Le Pieux Mensonge !

(The White Lie!)

Chapitre 2: Allez fermer la Porte

par Walter Rea


Le développement du ghetto adventiste a commencé presque aussitôt après que le mouvement Millérite ait atteint son apogée en 1844, et amorcé son déclin. Avec le concours d'Ellen White et de ses "visions", on permit à Dieu de replâtrer quelque peu les murs. A Ellen « il fut montré » que la porte de la Grâce était fermée à l’encontre de tous ceux qui n'avaient pas accepté le message de 1844, si bien que le monde et la plupart de ceux qui l’habitent, avaient été laissés hors de la porte. Linden donne une image très adéquate des événements dans son livre "The Last Trump" (Le Dernier Atout)

L'exclusivisme qui caractérise les débuts de tout mouvement religieux se révéla immédiatement, celui-ci était proche de l’attitude : "bénis Seigneur, moi, ma femme, mon fils John, et son épouse ; nous quatre et personne d’autre !" Le point de vue de la porte fermée ne fut jamais vraiment accepté par William Miller lui-même, mais circulait parmi certains de ses adeptes. Il subsista officiellement jusqu’en 1850, quand la porte s’ouvrit un tout petit peu, afin que puissent s’y glisser à travers l’entrebâillement, les enfants des membres fidèles, et par la suite les conjoints de ceux qui avaient cru.

Il est surprenant qu’un peu de levain fasse lever toute une pâte.
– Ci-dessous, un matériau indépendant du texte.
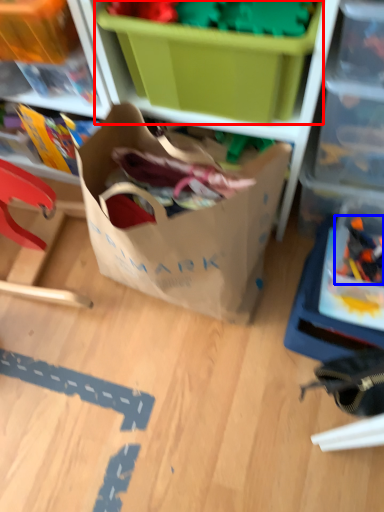 Question: Which of the following is the farthest to the observer, storage box (highlighted by a red box) or toy (highlighted by a blue box)?

Choices:
 (A) storage box
 (B) toy

Answer: (B) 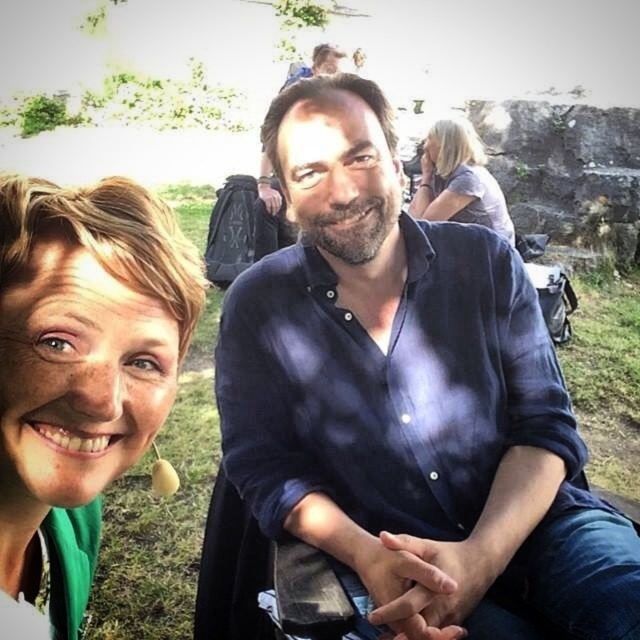 Based on the photo, is green fabric at left positioned in front of blonde hair at upper right?

Yes, it is.

Is point (22, 218) closer to camera compared to point (461, 144)?

Yes, it is.

Image resolution: width=640 pixels, height=640 pixels. What do you see at coordinates (81, 369) in the screenshot?
I see `green fabric at left` at bounding box center [81, 369].

Where is `green fabric at left`? Image resolution: width=640 pixels, height=640 pixels. green fabric at left is located at coordinates (81, 369).

Can you confirm if blue cotton shirt at center is smaller than green fabric at left?

No.

Which is more to the left, blue cotton shirt at center or green fabric at left?

green fabric at left is more to the left.

Does point (534, 369) come in front of point (10, 342)?

That is False.

Where is `blue cotton shirt at center`? blue cotton shirt at center is located at coordinates (401, 410).

Measure the distance between blue cotton shirt at center and blonde hair at upper right.

They are 2.50 meters apart.

Who is shorter, blue cotton shirt at center or blonde hair at upper right?

Standing shorter between the two is blonde hair at upper right.

You are a GUI agent. You are given a task and a screenshot of the screen. Output one action in this format:
    pyautogui.click(x=<x>, y=<y>)
    Task: Click on the blue cotton shirt at center
    Image resolution: width=640 pixels, height=640 pixels.
    Given the screenshot: What is the action you would take?
    pyautogui.click(x=401, y=410) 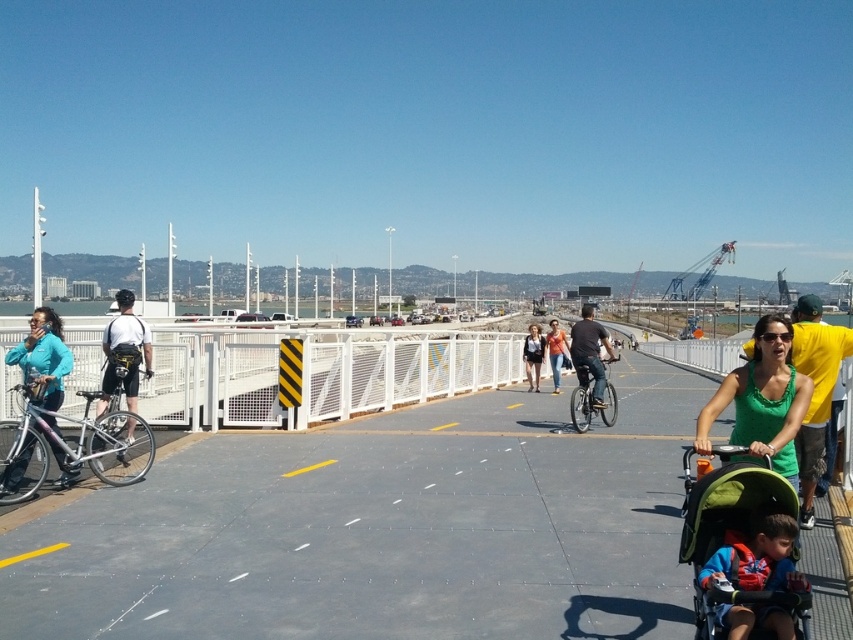 Does silver metallic bicycle at left have a greater height compared to denim jeans at center?

Incorrect, silver metallic bicycle at left's height is not larger of denim jeans at center's.

Does point (32, 396) come closer to viewer compared to point (556, 337)?

Yes.

Is point (140, 440) in front of point (567, 348)?

Yes, point (140, 440) is closer to viewer.

In order to click on silver metallic bicycle at left in this screenshot , I will do `click(68, 445)`.

Which is above, silver metallic bicycle at left or matte black bicycle at center?

Positioned higher is matte black bicycle at center.

How distant is silver metallic bicycle at left from matte black bicycle at center?

They are 21.74 feet apart.

Measure the distance between silver metallic bicycle at left and camera.

silver metallic bicycle at left is 6.59 meters away from camera.

You are a GUI agent. You are given a task and a screenshot of the screen. Output one action in this format:
    pyautogui.click(x=<x>, y=<y>)
    Task: Click on the silver metallic bicycle at left
    The width and height of the screenshot is (853, 640).
    Given the screenshot: What is the action you would take?
    pyautogui.click(x=68, y=445)

Which of these two, green matte tank top at center or matte black tank top at center, stands taller?

green matte tank top at center is taller.

Can you confirm if green matte tank top at center is positioned to the left of matte black tank top at center?

Correct, you'll find green matte tank top at center to the left of matte black tank top at center.

Which is in front, point (788, 442) or point (537, 352)?

Positioned in front is point (788, 442).

Where is `green matte tank top at center`? The image size is (853, 640). green matte tank top at center is located at coordinates (762, 401). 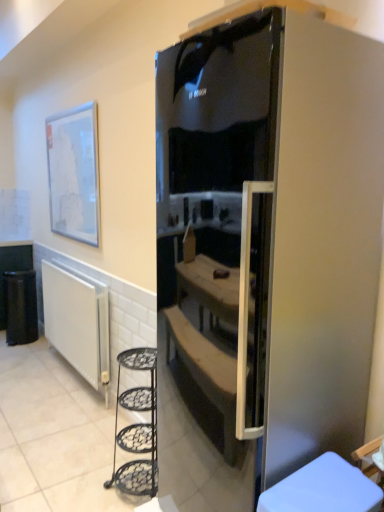 Question: Can you see white ribbed radiator at lower left touching satin black fridge at center?

Choices:
 (A) yes
 (B) no

Answer: (B)

Question: Does white ribbed radiator at lower left have a larger size compared to satin black fridge at center?

Choices:
 (A) no
 (B) yes

Answer: (A)

Question: Does white ribbed radiator at lower left have a greater height compared to satin black fridge at center?

Choices:
 (A) yes
 (B) no

Answer: (B)

Question: Could you tell me if white ribbed radiator at lower left is turned towards satin black fridge at center?

Choices:
 (A) no
 (B) yes

Answer: (A)

Question: Is white ribbed radiator at lower left in front of satin black fridge at center?

Choices:
 (A) no
 (B) yes

Answer: (A)

Question: Does point 49,192 appear closer or farther from the camera than point 329,42?

Choices:
 (A) closer
 (B) farther

Answer: (B)

Question: Based on their sizes in the image, would you say matte white picture frame at upper left is bigger or smaller than satin black fridge at center?

Choices:
 (A) small
 (B) big

Answer: (A)

Question: Is matte white picture frame at upper left spatially inside satin black fridge at center, or outside of it?

Choices:
 (A) inside
 (B) outside

Answer: (B)

Question: From a real-world perspective, relative to satin black fridge at center, is matte white picture frame at upper left vertically above or below?

Choices:
 (A) below
 (B) above

Answer: (B)

Question: Is satin black fridge at center in front of or behind matte white picture frame at upper left in the image?

Choices:
 (A) behind
 (B) front

Answer: (B)

Question: Looking at the image, does satin black fridge at center seem bigger or smaller compared to matte white picture frame at upper left?

Choices:
 (A) small
 (B) big

Answer: (B)

Question: Would you say satin black fridge at center is inside or outside matte white picture frame at upper left?

Choices:
 (A) inside
 (B) outside

Answer: (B)

Question: From the image's perspective, relative to matte white picture frame at upper left, is satin black fridge at center above or below?

Choices:
 (A) above
 (B) below

Answer: (B)

Question: Considering the relative positions of matte white picture frame at upper left and white ribbed radiator at lower left in the image provided, is matte white picture frame at upper left to the left or to the right of white ribbed radiator at lower left?

Choices:
 (A) left
 (B) right

Answer: (B)

Question: Choose the correct answer: Is matte white picture frame at upper left inside white ribbed radiator at lower left or outside it?

Choices:
 (A) inside
 (B) outside

Answer: (B) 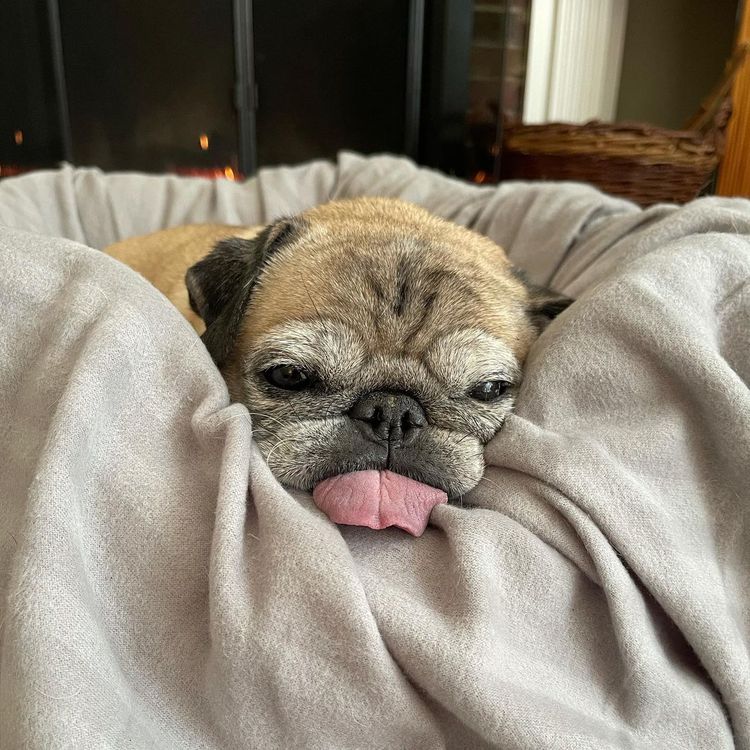 Identify the location of bottom of tan blanket under uppy. The image size is (750, 750). (69, 447), (112, 542), (224, 646), (344, 680), (644, 538), (494, 658), (634, 583). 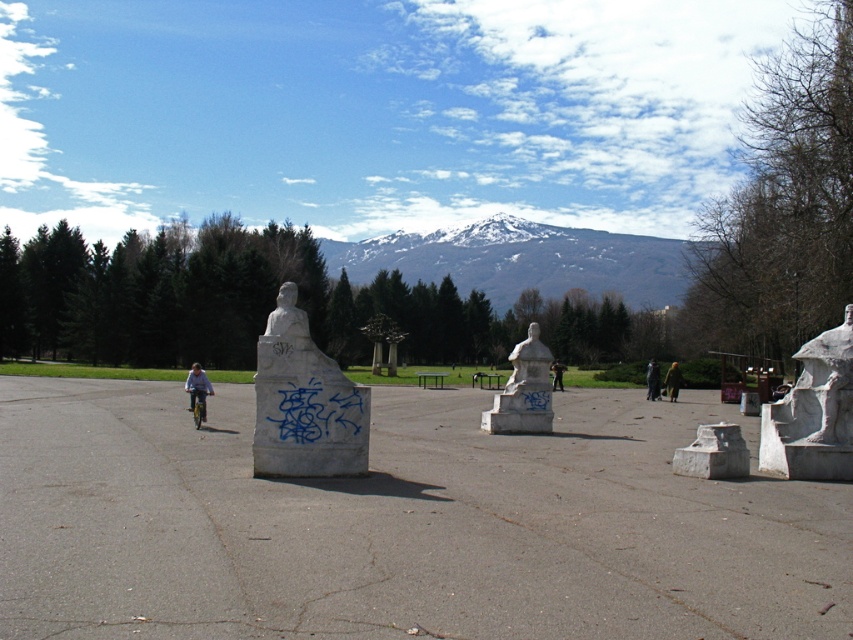 You are a photographer planning to capture the snowy rock mountain at upper center and the white stone statue at right in the same frame. Based on their heights, which object will appear larger in the photo?

The snowy rock mountain at upper center is taller than the white stone statue at right, so it will appear larger in the photo.

You are a tour guide leading a group through the park. You want to take your group from the light blue fabric jacket at left to the white stone bust at center. How far will you need to walk?

The distance between the light blue fabric jacket at left and the white stone bust at center is 17.25 meters, so you will need to walk 17.25 meters.

You are standing in the park and see the white stone bust at center and the light blue fabric jacket at left. Which object is positioned to the right of the other?

The white stone bust at center is to the right of the light blue fabric jacket at left. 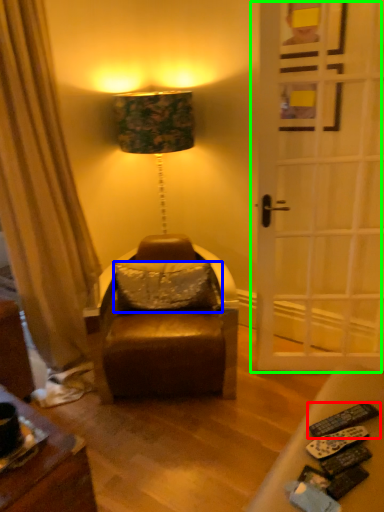 Question: Considering the real-world distances, which object is closest to remote control (highlighted by a red box)? pillow (highlighted by a blue box) or door (highlighted by a green box).

Choices:
 (A) pillow
 (B) door

Answer: (A)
Même aujourd’hui, les Adventistes parlent de ceux qui ne sont pas membres comme des "gens du dehors", des "demi-frères et sœurs de l'église", dérapant de temps à autre en "non-sauvés". En fait dans le concept adventiste originel et tardif, tout le monde est et était un "non-sauvé". La première raison à cela était la "porte fermée", qui fut vite délaissée parce que ceux qui avaient manqué le bateau de 1844 commencèrent à mourir les uns après les autres. Par la suite, les non-sauvés des débuts mêmes à nos jours, sont devenus tous ceux qui n’acceptent pas Christ. Tous les chrétiens savaient -pour le rendre quelque peu différent, et peut-être pour y ajouter du charme- que le point de vue adventiste était venu interpeller quiconque honorait le dimanche (catholique ou protestant), quiconque fumait, chiquait, buvait, fréquentait les prostituées, s’exhibait ou s’habillait ou mangeait n’importe quoi, ce que les Adventistes ne faisaient pas en général, à quiconque ne faisait pas partie officiellement de leur représentation. En fait, la position adventiste n'était probablement pas très différente des points de vues antérieurs, elle rassemblait simplement tout en une seule liste, afin d’identifier plus aisément les gens que les églises cherchaient à repousser, et pour conserver cette porte fermée un peu plus longtemps.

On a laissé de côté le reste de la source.